4For the Proprietors’ instructions to Governor Penn to yield to the Assembly’s construction of the article in question, see above, p. 213 n. Although Jackson seems to have received no direct word of this capitulation, he had probably told BF in one of the missing letters that, as Thomas Penn later admitted, “no Person here” looked upon the disputed stipulation “in any other light than that the Assembly contended for.” Penn to Smith, Oct. 12, 1764, Penn Papers, Hist. Soc. Pa.

5The Assembly’s petition to the King, praying him to assume the government of the province. When writing his June letters Jackson could only have seen BF’s draft petition of March 29, 1764, not the petition adopted by the Assembly on May 26, 1764. See above, pp. 145–7, 199–200.

6For example, Dickinson’s Speech of May 24, 1764, printed in pamphlet form and published in late June; above, pp. 267–8 n.

7William Allen reported to Thomas Penn, Sept. 25, 1764, that BF’s opponents “are composed chiefly of Presbyterians, one half of the Church of England, and most of the other Societys, particularly the Lutherans, and Calvinist Germans.” Of the last groups, many had signed the petition but now say “that they had been imposed on by his [BF’s] and other’s false storys.” Penn Papers, Hist. Soc. Pa.

8For the outcome of the election, see below, pp. 390–4.

9On Nov. 18, 1764, Jackson denied that he had mentioned such a sum to Allen: see below, p. 464.

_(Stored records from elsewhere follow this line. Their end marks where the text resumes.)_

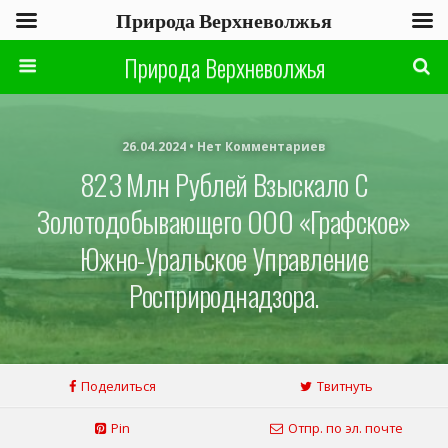
Природа Верхневолжья
Природа Верхневолжья
26.04.2024 • Нет Комментариев
823 Млн Рублей Взыскало С
Золотодобывающего ООО «Графское»
Южно-Уральское Управление
Росприроднадзора.
Поделиться
Твитнуть
Pin
Отпр. по эл. почте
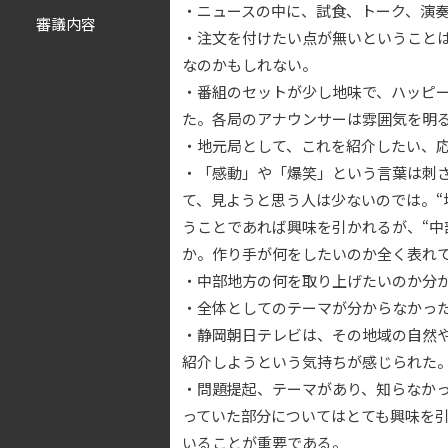
・ニュースの中に、試食、トーク、演奏
審議内容
・注文を付けたい点が無いということ
なのかもしれない。
・番組のセットが少し地味で、ハッピ
た。各局のアナウンサーは雰囲気を明
・地元局として、これを紹介したい、
・「感動」や「爆笑」という言葉は刺
て、見ようと思う人は少ないのでは。“
うことであれば興味を引かれるが、“中
か。作り手が何をしたいのか全く表れ
・中部地方の何を取り上げたいのか分
・全体としてのテーマが分からなかっ
・静岡朝日テレビは、その地域の自然
紹介しようという気持ちが感じられた
・問題提起、テーマがあり、知らなか
っていた部分についてはとても興味を
いることが重要である。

1For the Assembly’s “Necklace of Resolves” of March 24, 1764, see above, pp. 126–33. Thomas Penn wrote Benjamin Chew on June 8, 1764, that Lord Halifax had said that the resolves were “a kind of Rebellion against his Majesty’s Government, and that Mr. Franklin must be turned out, if he does not alter his conduct.” Penn Papers, Hist. Soc. Pa.

2In a postscript dated June 14 to a letter of June 8, 1764, Thomas Penn told the governor that he had just seen Lord Mansfield, who said “the resolutions are very mad ones” and BF ought to be displaced from his position in the Post Office. Penn Papers, Hist. Soc. Pa.

3Probably a reference to the story of BF’s earlier critical comments on the Quakers, which appeared in print during the election campaign; see below, pp. 375–6, 381.

4See below, pp. 339–40.

5See above, pp. 267–311.

6The five scurrilous pamphlets printed before BF’s preface to Galloway’s Speech appeared cannot be positively identified. One of them may have been Hugh Williamson’s An Answer to the Plot (Evans 9581), and BF may also have had in mind Williamson’s Plain Dealer series, the last of which was dated May 12, 1764 (nos. I and III reprinted in John R. Dunbar, ed., The Paxton Papers, The Hague, 1957, pp. 339–51, 365–86). Some may not be extant. For two of the copperplate prints during this year, see pp. 70, 374.

7Pa. Gaz., Aug. 23, 30, 1764, reported Johnson’s peace negotiations.

8See below, pp. 335–7, and Votes, 1763–64, pp. 97–9.

9For Bouquet’s “Mortification” with Bradstreet’s peace terms, see the letter immediately above.

1Jackson probably touched on this subject in his lost letter of June 14. BF’s letter to Collinson, Sept. 24, 1764, indicates that rumors were circulating in England that the Proprietors had yielded on the taxation of their located, unimproved lands. See below, p. 352. This information, had it been officially announced when first received in Pennsylvania, might well have changed the course of political events.

Authorial notes

[The following note(s) appeared in the margins or otherwise outside the text flow in the original source, and have been moved here for purposes of the digital edition.]

º *The Indian Corn is not ripe till October generally.